--- SOURCE MATERIAL Enclosed Below ---

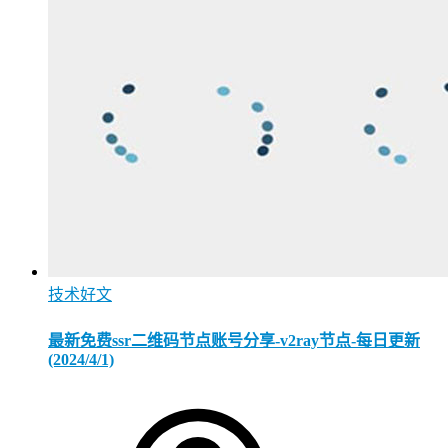
技术好文
最新免费ssr二维码节点账号分享-v2ray节点-每日更新
(2024/4/1)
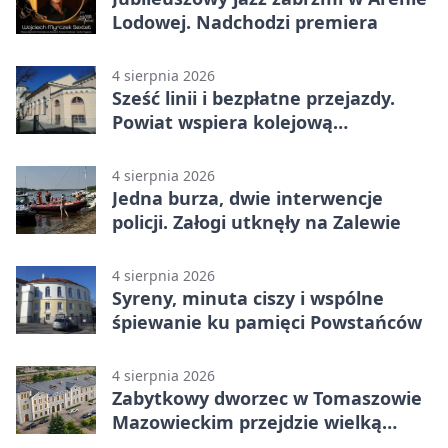
Lodowej. Nadchodzi premiera
4 sierpnia 2026
Sześć linii i bezpłatne przejazdy.
Powiat wspiera kolejową
komunikację autobusową
4 sierpnia 2026
Jedna burza, dwie interwencje
policji. Załogi utknęły na Zalewie
4 sierpnia 2026
Syreny, minuta ciszy i wspólne
śpiewanie ku pamięci Powstańców
4 sierpnia 2026
Zabytkowy dworzec w Tomaszowie
Mazowieckim przejdzie wielką
metamorfozę. PKP szuka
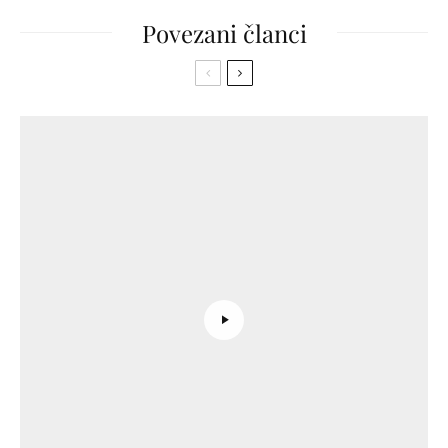
Povezani članci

--- End of Enclosed SOURCE MATERIAL ---

## PROBLEM STATEMENT:
Leave out the pictures; repeat the data exactly.

## YOUR RESPONSE:
技术好文
最新免费ssr二维码节点账号分享-v2ray节点-每日更新
(2024/4/1)
Lodowej. Nadchodzi premiera
4 sierpnia 2026
Sześć linii i bezpłatne przejazdy.
Powiat wspiera kolejową
komunikację autobusową
4 sierpnia 2026
Jedna burza, dwie interwencje
policji. Załogi utknęły na Zalewie
4 sierpnia 2026
Syreny, minuta ciszy i wspólne
śpiewanie ku pamięci Powstańców
4 sierpnia 2026
Zabytkowy dworzec w Tomaszowie
Mazowieckim przejdzie wielką
metamorfozę. PKP szuka
Povezani članci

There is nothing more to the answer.